I recently had this post, where I was assisted in making a big matrix from two smaller matrices. The resulting matrix is correct and creating the multplied numpy array takes < 10min., however printing to a file takes a very long time (>7hrs). The final matrix is 108887x55482, with the file size being 12Gb when complete.

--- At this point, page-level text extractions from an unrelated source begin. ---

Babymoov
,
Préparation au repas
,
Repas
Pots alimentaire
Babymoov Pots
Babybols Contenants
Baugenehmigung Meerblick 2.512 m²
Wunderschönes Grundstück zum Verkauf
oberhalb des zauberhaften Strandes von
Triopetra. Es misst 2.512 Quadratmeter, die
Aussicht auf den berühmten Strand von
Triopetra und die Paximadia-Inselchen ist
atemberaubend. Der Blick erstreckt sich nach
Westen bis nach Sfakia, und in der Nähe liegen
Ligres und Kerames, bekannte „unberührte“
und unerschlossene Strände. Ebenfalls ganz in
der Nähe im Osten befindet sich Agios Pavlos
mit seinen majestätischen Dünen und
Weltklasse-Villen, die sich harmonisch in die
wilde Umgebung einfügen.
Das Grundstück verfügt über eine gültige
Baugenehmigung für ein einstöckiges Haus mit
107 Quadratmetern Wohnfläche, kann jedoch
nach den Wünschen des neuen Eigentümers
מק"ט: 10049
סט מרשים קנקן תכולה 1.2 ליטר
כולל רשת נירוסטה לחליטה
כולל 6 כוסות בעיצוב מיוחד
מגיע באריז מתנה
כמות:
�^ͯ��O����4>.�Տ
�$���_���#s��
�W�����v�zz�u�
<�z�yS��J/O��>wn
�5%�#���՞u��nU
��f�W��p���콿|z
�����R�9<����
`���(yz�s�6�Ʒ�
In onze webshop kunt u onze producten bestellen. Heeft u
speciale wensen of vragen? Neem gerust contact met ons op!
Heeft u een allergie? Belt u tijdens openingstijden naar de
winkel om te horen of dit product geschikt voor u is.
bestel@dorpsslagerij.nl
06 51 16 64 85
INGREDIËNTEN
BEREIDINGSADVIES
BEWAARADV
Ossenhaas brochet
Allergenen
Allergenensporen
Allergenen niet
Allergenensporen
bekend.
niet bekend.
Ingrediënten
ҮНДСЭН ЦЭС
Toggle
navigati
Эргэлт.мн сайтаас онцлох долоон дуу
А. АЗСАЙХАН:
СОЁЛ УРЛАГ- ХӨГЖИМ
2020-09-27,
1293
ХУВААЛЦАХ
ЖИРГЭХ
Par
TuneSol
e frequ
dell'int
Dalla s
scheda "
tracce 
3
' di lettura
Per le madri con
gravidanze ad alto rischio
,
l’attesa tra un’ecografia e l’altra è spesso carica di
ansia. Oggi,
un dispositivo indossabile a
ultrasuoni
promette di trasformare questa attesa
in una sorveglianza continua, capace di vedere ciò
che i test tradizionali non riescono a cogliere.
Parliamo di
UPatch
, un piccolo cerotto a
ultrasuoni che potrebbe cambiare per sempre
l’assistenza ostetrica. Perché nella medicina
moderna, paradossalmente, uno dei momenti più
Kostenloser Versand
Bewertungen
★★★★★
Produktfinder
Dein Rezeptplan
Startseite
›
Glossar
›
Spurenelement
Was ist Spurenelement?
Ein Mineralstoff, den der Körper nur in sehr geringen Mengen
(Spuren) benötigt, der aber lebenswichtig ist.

Can anyone assist with the following code to print the 'newmat' to an output file as tab delimited? I need the mat2 ids as the column headers, and the mat1 ids as row[0].
#!/usr/bin/env python
import numpy as np
print '\n######################################################################################'
print 'Generating matrix.'
print '########################################################################################\n'
print "Opening files, creating lists of lists for numpy arrays.."
def open_files(file):
with open(file, 'r') as f:
ids = []
vals = []
next(f)
for line in f:
ids.append(line.strip().split('\t')[0])
vals.append(line.strip().split('\t')[1:])
print len(ids)
print len(vals)
return ids, vals
mat1ids, mat1vals = open_files('matrix1.txt')

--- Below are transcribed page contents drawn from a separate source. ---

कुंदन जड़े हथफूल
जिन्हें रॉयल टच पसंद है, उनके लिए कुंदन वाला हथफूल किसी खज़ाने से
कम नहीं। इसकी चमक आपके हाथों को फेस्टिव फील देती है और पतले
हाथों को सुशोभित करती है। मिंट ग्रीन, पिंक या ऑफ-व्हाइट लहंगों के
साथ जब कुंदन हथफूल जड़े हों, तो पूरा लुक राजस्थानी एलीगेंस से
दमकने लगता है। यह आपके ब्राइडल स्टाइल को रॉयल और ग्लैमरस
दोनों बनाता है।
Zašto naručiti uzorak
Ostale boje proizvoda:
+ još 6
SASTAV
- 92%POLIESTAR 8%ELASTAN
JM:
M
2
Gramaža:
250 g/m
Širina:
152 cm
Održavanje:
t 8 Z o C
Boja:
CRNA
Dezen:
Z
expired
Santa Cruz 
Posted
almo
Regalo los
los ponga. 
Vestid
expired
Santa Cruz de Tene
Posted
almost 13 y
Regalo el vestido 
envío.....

mat1ids, mat1vals = open_files('matrix2.txt')
print 'Total Mat1: ' + str(len(mat1ids))
print 'Total Mat2: ' + str(len(mat2ids)), '\n'
print 'Generating arrays..'
mh = np.int8(mat1vals)
mk = np.int8(mat2vals)
print 'Generating new matrix..'
newmat = mh.dot(mk.T)
print len(newmat)
print 'Printing results to outfile..'
with open('test_numpy_matrix.txt', 'w') as out:
print >> out, '\t', '\t'.join(mat2ids)
for i in range(len(mat1ids)):
print >> out, mat1ids[i], '\t', '\t'.join(str(x) for x in new[i])

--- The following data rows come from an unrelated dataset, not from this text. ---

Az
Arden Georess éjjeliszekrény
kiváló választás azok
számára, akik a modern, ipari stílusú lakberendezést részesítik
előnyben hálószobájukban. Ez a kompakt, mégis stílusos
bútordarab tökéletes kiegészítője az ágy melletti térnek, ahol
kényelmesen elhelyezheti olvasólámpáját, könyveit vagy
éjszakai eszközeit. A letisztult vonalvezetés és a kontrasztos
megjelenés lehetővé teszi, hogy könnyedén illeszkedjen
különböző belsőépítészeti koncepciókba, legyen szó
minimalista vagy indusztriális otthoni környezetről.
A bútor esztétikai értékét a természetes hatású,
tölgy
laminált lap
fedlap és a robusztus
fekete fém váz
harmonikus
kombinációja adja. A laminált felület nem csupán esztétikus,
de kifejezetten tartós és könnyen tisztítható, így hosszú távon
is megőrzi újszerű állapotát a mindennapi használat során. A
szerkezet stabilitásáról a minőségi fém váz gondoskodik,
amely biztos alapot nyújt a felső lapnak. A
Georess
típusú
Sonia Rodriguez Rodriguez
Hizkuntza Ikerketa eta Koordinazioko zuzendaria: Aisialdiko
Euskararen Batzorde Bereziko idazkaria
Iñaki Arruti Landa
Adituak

print '\n######################################################################################'
print 'Matrix complete.'
print '########################################################################################\n'
Update np.savetxt is taking just as long as looping through each element in the array. I can put the mat2 ids as column headers with np.savetxt, but not add mat1 ids as row[0] in final matrix.